Medicine Object and Other Practical Uses for Sleeping Bags

I left the sleeping bag from my childhood in NY when I visited Cassie there in 2007, and she dragged it with her to the Graham Ave apartment where it stays (though she didn't). During my visit in early June, David confirmed that it's still there. He didn't offer it to me, and I didn't ask for it back. I took this as a mutual understanding about the absurd superstition surrounding it-- that it's supposed to be there, somehow-- like I left it in 2007 so that he could sleep in it in 2009 and I could ask about it in 2012, and that perhaps its full power has not yet been revealed to us. Any disturbance of its sacred placement might drastically alter 2014. Or maybe they use the sleeping bag sometimes. Or maybe I just didn't want to take it on the plane. Or maybe I've read one too many novels about Beverly Hills art dealers flying up to Canada to become the unwitting apprentice of an elderly shaman. But because he didn't offer, because I didn't ask, because I'm hell bent on observing some quasi religious "feeling" I have, and most importantly, because I have a camping trip coming up, James and I went to Big 5 to get a new sleeping bag. Its brown and lined with navy blue and white plaid flannel and that's all I have to say about it, so far.

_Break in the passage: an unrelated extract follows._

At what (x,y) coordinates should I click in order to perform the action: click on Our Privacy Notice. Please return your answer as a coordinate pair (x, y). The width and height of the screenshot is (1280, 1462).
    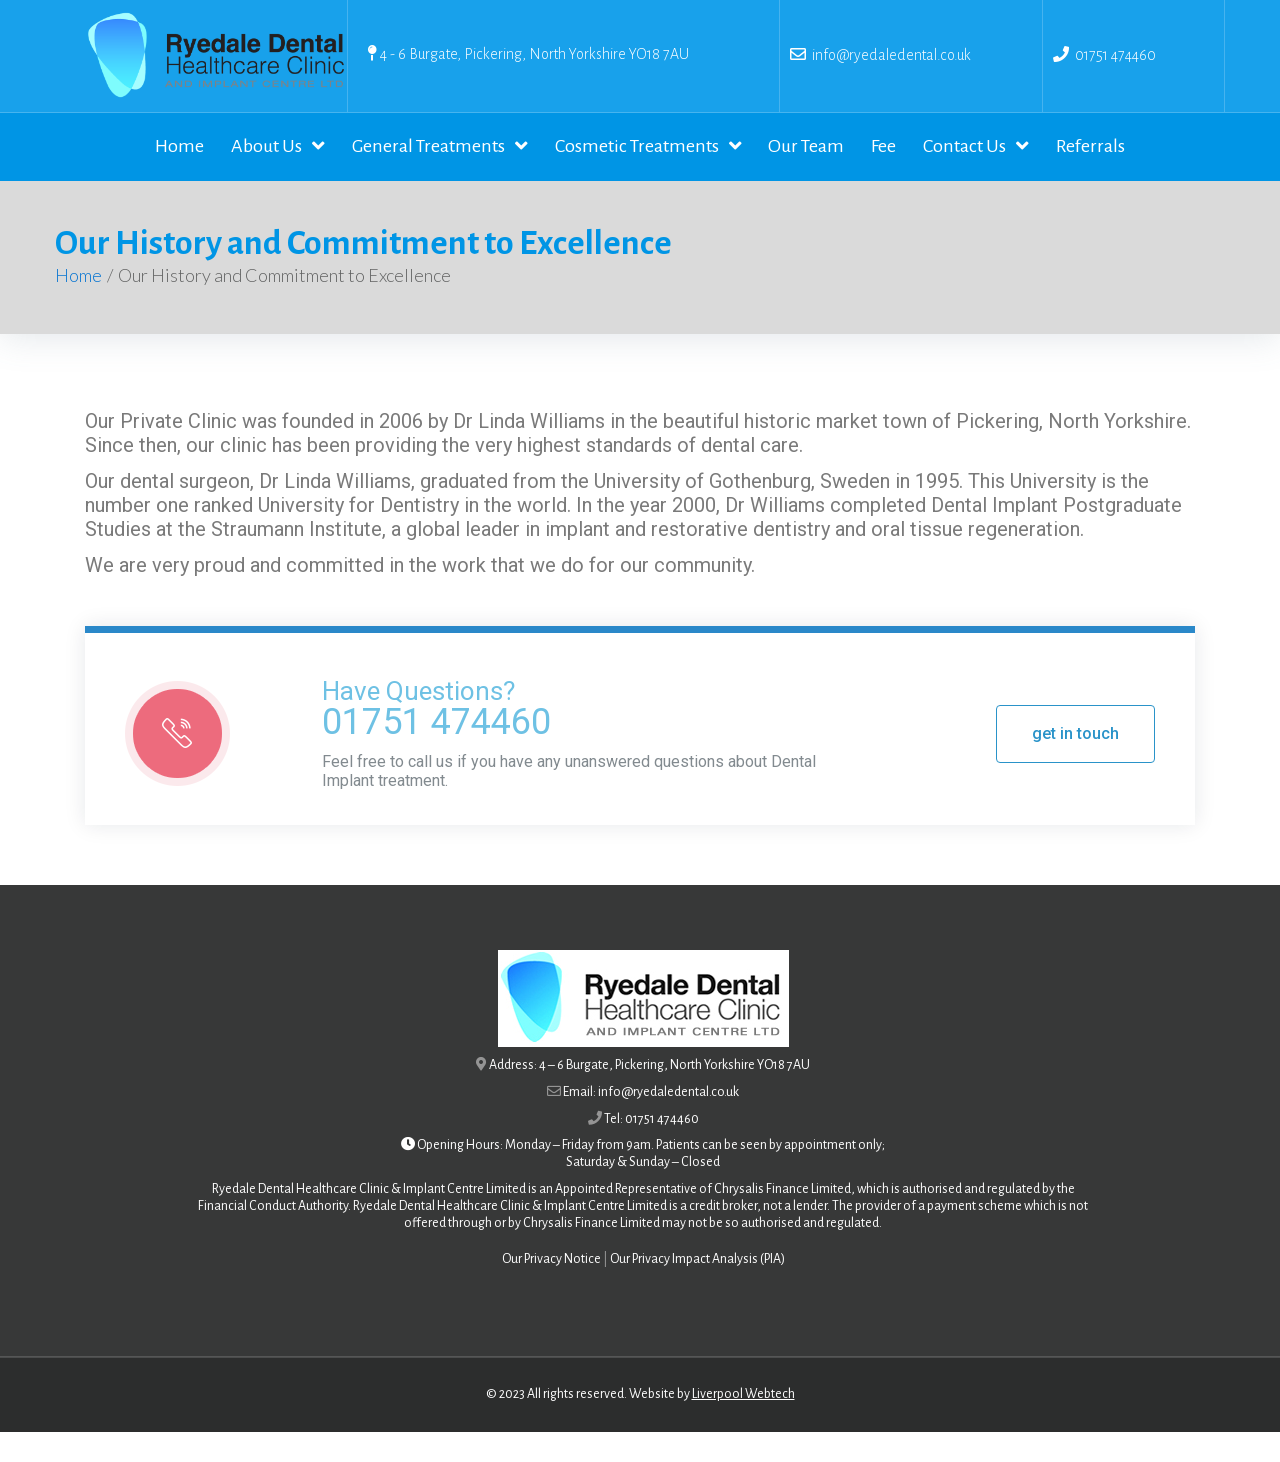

Brain Withering on The Vine at Summer Job

That period of unemployment was all too brief. I write to you from the trenches at my latest temp station, where I have very little to do and almost zero human contact. Some of my tasks, such as unstapling stacks of surveys for two straight weeks alone in a room, might just as easily be performed by a student worker, prisoners in deep isolation, or a jar of mayonnaise hooked up to a keyboard. This has been good practice for when James leaves for Humboldt State at the end of the month-- I've already learned how horrible it feels to be alone, so it should be a smooth transition from alone 8 hours a day to alone 24 hours a day. I've jumped headfirst into all my lonely-time activities, with positive results. Constantly streaming NPR at work just to hear human voices has made me aware of current events for possibly the first time. I now have time to catch up with long lost friends via g-chat and facebook-- so great to finally be back in touch with the weird girl from high school and the guy who refused to dance with me at the 8th grade cotillion! Best of all, since my tasks require no brain power, I can use all that otherwise unstimulated gray matter to dream up situations that are more appealing. Meanwhile, my pleasant phone demeanor and uncanny tolerance for customer service are atrophying from disuse. Can't wait to be on to the next. Now accepting: advice.